(Records for the exercise Opens)
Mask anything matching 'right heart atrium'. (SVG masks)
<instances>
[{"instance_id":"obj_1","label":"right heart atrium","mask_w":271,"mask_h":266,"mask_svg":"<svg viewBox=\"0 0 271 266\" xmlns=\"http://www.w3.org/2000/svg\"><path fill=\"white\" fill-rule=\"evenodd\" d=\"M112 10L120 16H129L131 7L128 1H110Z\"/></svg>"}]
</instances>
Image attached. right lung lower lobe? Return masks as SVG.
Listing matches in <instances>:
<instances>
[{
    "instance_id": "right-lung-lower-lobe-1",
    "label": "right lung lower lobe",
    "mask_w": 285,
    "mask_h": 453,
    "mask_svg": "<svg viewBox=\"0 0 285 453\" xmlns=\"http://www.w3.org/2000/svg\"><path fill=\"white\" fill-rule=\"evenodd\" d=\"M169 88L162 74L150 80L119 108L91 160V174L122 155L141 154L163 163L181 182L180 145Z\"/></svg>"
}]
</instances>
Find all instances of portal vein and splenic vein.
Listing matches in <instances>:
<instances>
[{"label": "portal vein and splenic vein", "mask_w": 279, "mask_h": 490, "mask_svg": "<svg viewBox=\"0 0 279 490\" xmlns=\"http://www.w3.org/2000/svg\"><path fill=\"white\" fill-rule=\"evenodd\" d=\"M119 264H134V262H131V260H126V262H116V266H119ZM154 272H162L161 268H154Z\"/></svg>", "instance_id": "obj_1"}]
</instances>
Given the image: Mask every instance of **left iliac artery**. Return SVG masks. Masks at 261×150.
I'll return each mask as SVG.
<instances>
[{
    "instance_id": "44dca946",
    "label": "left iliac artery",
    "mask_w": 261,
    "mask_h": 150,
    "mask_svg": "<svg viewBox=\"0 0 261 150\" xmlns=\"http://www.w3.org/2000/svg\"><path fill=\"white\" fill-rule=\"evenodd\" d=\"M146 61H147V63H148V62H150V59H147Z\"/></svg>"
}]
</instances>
(Records for the exercise Closes)
The problem:
Copy out the line holding "Find all instances" along with all lines after it through the end of the entries, exactly and only these.

Response to this exercise:
Find all instances of portal vein and splenic vein.
Listing matches in <instances>:
<instances>
[{"label": "portal vein and splenic vein", "mask_w": 279, "mask_h": 490, "mask_svg": "<svg viewBox=\"0 0 279 490\" xmlns=\"http://www.w3.org/2000/svg\"><path fill=\"white\" fill-rule=\"evenodd\" d=\"M119 264H134V262H131V260H126V262H116V266H119ZM154 272H162L161 268H154Z\"/></svg>", "instance_id": "obj_1"}]
</instances>
Given the image: Mask every instance of **left iliac artery**. Return SVG masks. Masks at 261×150.
I'll return each mask as SVG.
<instances>
[{
    "instance_id": "44dca946",
    "label": "left iliac artery",
    "mask_w": 261,
    "mask_h": 150,
    "mask_svg": "<svg viewBox=\"0 0 261 150\" xmlns=\"http://www.w3.org/2000/svg\"><path fill=\"white\" fill-rule=\"evenodd\" d=\"M146 61H147V63H148V62H150V59H147Z\"/></svg>"
}]
</instances>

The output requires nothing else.